*TASK INSTRUCTIONS*
Please count the lines in the data below that hold "кубов" and answer with the number by itself.

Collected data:
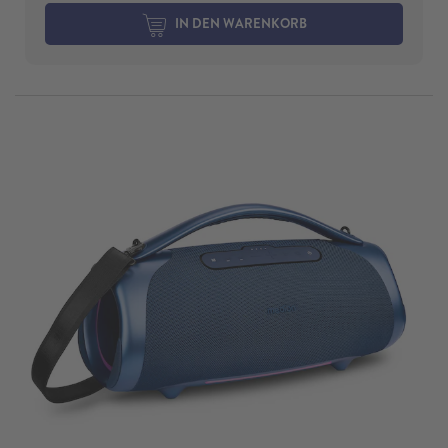
IN DEN WARENKORB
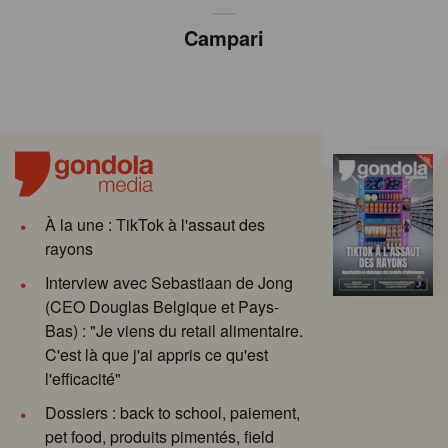
Campari
À la une : TikTok à l'assaut des
rayons
Interview avec Sebastiaan de Jong
(CEO Douglas Belgique et Pays-
Bas) : "Je viens du retail alimentaire.
C'est là que j'ai appris ce qu'est
l'efficacité"
Dossiers : back to school, paiement,
pet food, produits pimentés, field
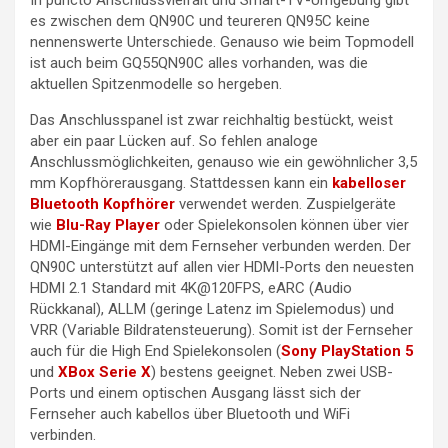
In puncto Anschlussvielfalt und Smart-TV-Umgebung gibt
es zwischen dem QN90C und teureren QN95C keine
nennenswerte Unterschiede. Genauso wie beim Topmodell
ist auch beim GQ55QN90C alles vorhanden, was die
aktuellen Spitzenmodelle so hergeben.
Das Anschlusspanel ist zwar reichhaltig bestückt, weist
aber ein paar Lücken auf. So fehlen analoge
Anschlussmöglichkeiten, genauso wie ein gewöhnlicher 3,5
mm Kopfhörerausgang. Stattdessen kann ein
kabelloser
Bluetooth Kopfhörer
verwendet werden. Zuspielgeräte
wie
Blu-Ray Player
oder Spielekonsolen können über vier
HDMI-Eingänge mit dem Fernseher verbunden werden. Der
QN90C unterstützt auf allen vier HDMI-Ports den neuesten
HDMI 2.1 Standard mit 4K@120FPS, eARC (Audio
Rückkanal), ALLM (geringe Latenz im Spielemodus) und
VRR (Variable Bildratensteuerung). Somit ist der Fernseher
auch für die High End Spielekonsolen (
Sony PlayStation 5
und
XBox Serie X
) bestens geeignet. Neben zwei USB-
Ports und einem optischen Ausgang lässt sich der
Fernseher auch kabellos über Bluetooth und WiFi
verbinden.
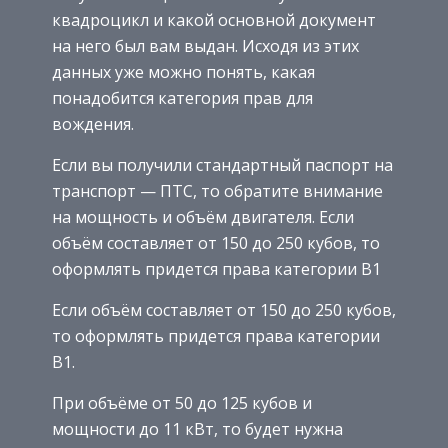
квадроцикл и какой основной документ
на него был вам выдан. Исходя из этих
данных уже можно понять, какая
понадобится категория прав для
вождения.
Если вы получили стандартный паспорт на
транспорт — ПТС, то обратите внимание
на мощность и объём двигателя. Если
объём составляет от 150 до 250 кубов, то
оформлять придется права категории В1
Если объём составляет от 150 до 250 кубов,
то оформлять придется права категории
В1.
При объёме от 50 до 125 кубов и
мощности до 11 кВт, то будет нужна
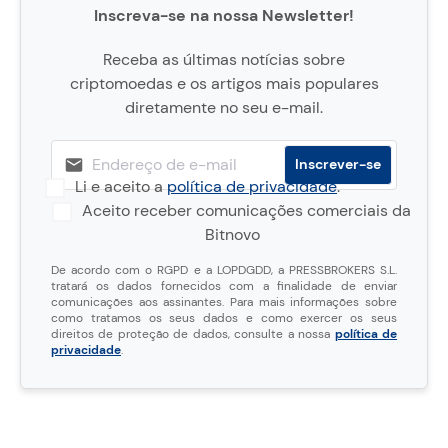
Inscreva-se na nossa Newsletter!
Receba as últimas notícias sobre
criptomoedas e os artigos mais populares
diretamente no seu e-mail.
Li e aceito a
política de privacidade
.
Aceito receber comunicações comerciais da
Bitnovo
De acordo com o RGPD e a LOPDGDD, a PRESSBROKERS S.L.
tratará os dados fornecidos com a finalidade de enviar
comunicações aos assinantes. Para mais informações sobre
como tratamos os seus dados e como exercer os seus
direitos de proteção de dados, consulte a nossa
política de
privacidade
.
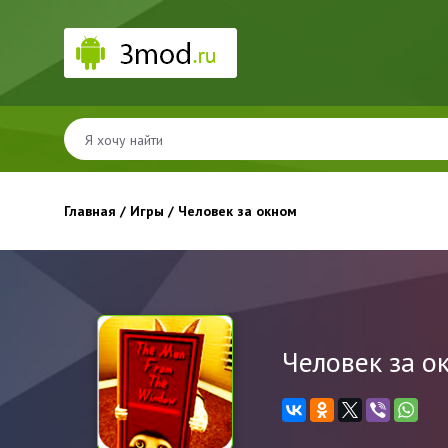
Главная
/
Игры
/ Человек за окном
Человек за о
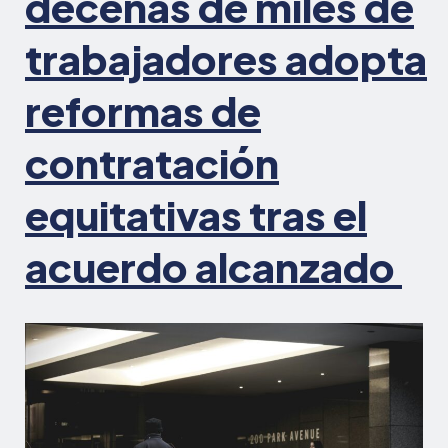
decenas de miles de
trabajadores adopta
reformas de
contratación
equitativas tras el
acuerdo alcanzado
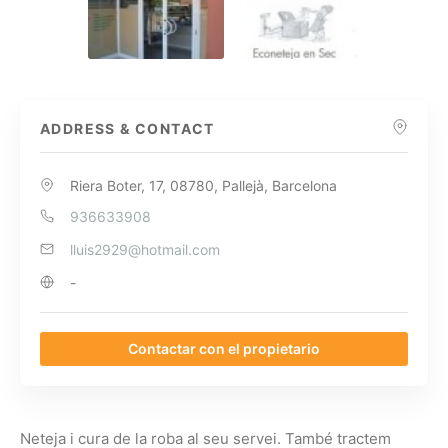
ADDRESS & CONTACT
Riera Boter, 17, 08780, Pallejà, Barcelona
936633908
lluis2929@hotmail.com
-
Contactar con el propietario
Neteja i cura de la roba al seu servei. També tractem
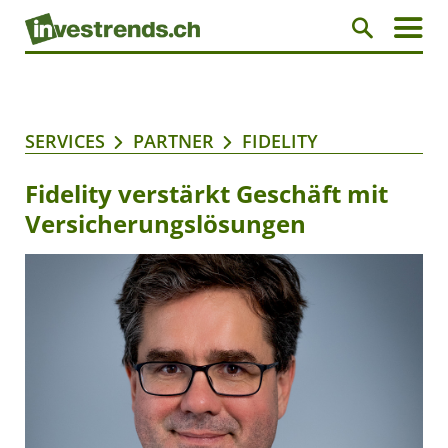
SERVICES
PARTNER
FIDELITY
Fidelity verstärkt Geschäft mit
Versicherungslösungen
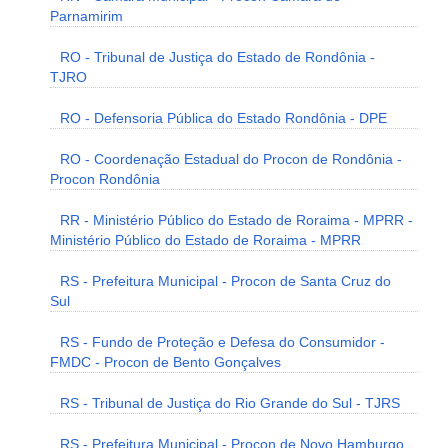
Parnamirim
RO - Tribunal de Justiça do Estado de Rondônia -
TJRO
RO - Defensoria Pública do Estado Rondônia - DPE
RO - Coordenação Estadual do Procon de Rondônia -
Procon Rondônia
RR - Ministério Público do Estado de Roraima - MPRR -
Ministério Público do Estado de Roraima - MPRR
RS - Prefeitura Municipal - Procon de Santa Cruz do
Sul
RS - Fundo de Proteção e Defesa do Consumidor -
FMDC - Procon de Bento Gonçalves
RS - Tribunal de Justiça do Rio Grande do Sul - TJRS
RS - Prefeitura Municipal - Procon de Novo Hamburgo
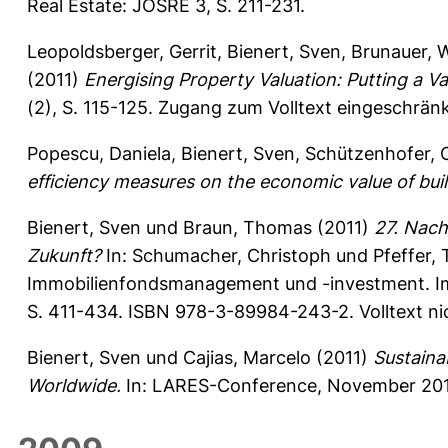
Real Estate: JOSRE 3, S. 211-231.
Leopoldsberger, Gerrit
,
Bienert, Sven
,
Brunauer, 
(2011)
Energising Property Valuation: Putting a Va
(2), S. 115-125.
Zugang zum Volltext eingeschränk
Popescu, Daniela
,
Bienert, Sven
,
Schützenhofer, C
efficiency measures on the economic value of buil
Bienert, Sven
und
Braun, Thomas
(2011)
27. Nach
Zukunft?
In:
Schumacher, Christoph
und
Pfeffer, 
Immobilienfondsmanagement und -investment. Imm
S. 411-434. ISBN 978-3-89984-243-2. Volltext ni
Bienert, Sven
und
Cajias, Marcelo
(2011)
Sustaina
Worldwide.
In: LARES-Conference, November 2011, 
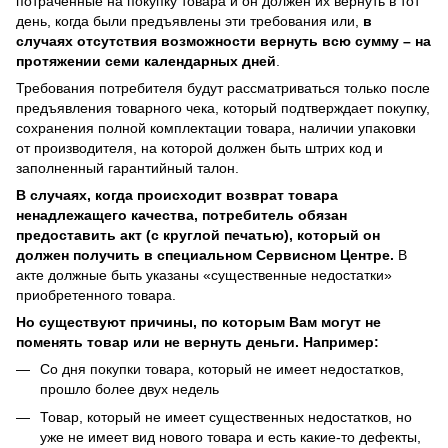
потраченные на покупку товара и он должен их вернуть в тот
день, когда были предъявлены эти требования или,
в
случаях отсутствия возможности вернуть всю сумму – на
протяжении семи календарных дней
.
Требования потребителя будут рассматриваться только после
предъявления товарного чека, который подтверждает покупку,
сохранения полной комплектации товара, наличии упаковки
от производителя, на которой должен быть штрих код и
заполненный гарантийный талон.
В случаях, когда происходит возврат товара
ненадлежащего качества, потребитель обязан
предоставить акт (с круглой печатью), который он
должен получить в специальном Сервисном Центре.
В
акте должные быть указаны «существенные недостатки»
приобретенного товара.
Но существуют причины, по которым Вам могут не
поменять товар или не вернуть деньги. Например:
Со дня покупки товара, который не имеет недостатков,
прошло более двух недель
Товар, который не имеет существенных недостатков, но
уже не имеет вид нового товара и есть какие-то дефекты,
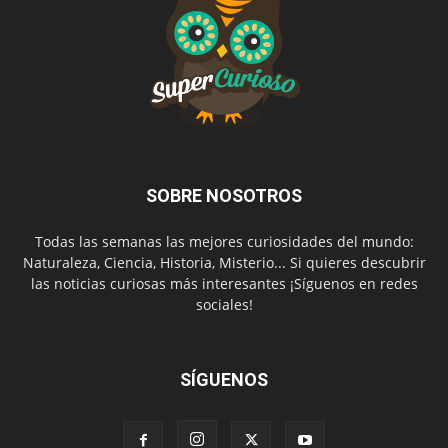
SOBRE NOSOTROS
Todas las semanas las mejores curiosidades del mundo:
Naturaleza, Ciencia, Historia, Misterio... Si quieres descubrir
las noticias curiosas más interesantes ¡Síguenos en redes
sociales!
SÍGUENOS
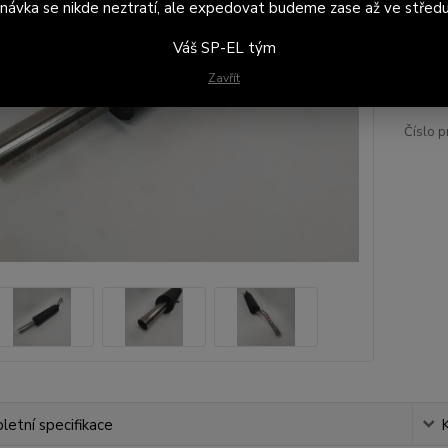
návka se nikde neztratí, ale expedovat budeme zase až ve středu
Váš SP-EL tým
4 
3 3
Zavřít
Číslo p
etní specifikace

*ANSWER TO THE EXERCISE*
3